-- Record excerpts follows --
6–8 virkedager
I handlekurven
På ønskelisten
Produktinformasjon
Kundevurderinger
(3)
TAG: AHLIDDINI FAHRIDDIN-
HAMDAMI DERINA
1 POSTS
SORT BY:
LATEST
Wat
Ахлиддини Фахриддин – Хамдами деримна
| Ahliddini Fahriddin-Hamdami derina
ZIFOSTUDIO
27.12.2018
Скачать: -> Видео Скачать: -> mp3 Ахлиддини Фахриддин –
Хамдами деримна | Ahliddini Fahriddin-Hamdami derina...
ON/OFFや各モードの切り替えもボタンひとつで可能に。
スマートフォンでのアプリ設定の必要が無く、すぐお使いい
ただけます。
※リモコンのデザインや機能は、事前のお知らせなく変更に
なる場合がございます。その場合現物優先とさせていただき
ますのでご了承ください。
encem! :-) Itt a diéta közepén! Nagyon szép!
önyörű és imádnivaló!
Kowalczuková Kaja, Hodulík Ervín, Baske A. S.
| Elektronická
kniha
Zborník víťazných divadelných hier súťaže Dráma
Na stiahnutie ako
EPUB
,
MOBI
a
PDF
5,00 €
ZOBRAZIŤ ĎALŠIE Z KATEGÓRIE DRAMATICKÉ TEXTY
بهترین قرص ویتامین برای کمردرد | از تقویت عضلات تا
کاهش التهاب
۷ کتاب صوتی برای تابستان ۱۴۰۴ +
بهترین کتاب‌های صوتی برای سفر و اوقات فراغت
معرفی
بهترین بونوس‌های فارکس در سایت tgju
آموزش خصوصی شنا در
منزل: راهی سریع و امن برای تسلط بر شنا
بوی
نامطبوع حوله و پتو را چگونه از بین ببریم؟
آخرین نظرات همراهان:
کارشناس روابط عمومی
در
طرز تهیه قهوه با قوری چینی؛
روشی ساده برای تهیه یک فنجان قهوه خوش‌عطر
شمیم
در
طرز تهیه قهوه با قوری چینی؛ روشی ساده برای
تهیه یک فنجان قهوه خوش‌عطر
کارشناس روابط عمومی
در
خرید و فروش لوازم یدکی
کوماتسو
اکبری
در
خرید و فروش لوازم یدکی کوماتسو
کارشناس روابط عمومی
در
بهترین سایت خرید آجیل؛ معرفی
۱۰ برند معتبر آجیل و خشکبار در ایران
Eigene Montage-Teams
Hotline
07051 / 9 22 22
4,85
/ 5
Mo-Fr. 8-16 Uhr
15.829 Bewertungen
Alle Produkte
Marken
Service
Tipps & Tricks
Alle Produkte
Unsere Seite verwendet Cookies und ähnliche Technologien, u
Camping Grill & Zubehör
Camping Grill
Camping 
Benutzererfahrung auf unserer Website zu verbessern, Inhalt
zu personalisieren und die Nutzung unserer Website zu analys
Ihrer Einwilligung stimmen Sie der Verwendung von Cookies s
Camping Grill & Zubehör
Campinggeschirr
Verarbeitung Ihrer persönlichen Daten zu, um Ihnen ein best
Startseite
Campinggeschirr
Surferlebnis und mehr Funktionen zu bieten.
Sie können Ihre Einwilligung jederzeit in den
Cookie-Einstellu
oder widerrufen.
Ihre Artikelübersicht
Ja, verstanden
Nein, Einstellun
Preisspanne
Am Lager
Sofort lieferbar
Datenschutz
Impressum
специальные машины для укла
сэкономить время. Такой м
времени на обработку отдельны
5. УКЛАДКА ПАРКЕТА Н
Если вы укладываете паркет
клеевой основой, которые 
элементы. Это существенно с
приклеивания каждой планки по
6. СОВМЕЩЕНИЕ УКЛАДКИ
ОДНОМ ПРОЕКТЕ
-- Record excerpts concluded --
Directions. In the records above, find the lines holding "Einwilligung". Copy each one.

Your solution.
Ihrer Einwilligung stimmen Sie der Verwendung von Cookies s
Sie können Ihre Einwilligung jederzeit in den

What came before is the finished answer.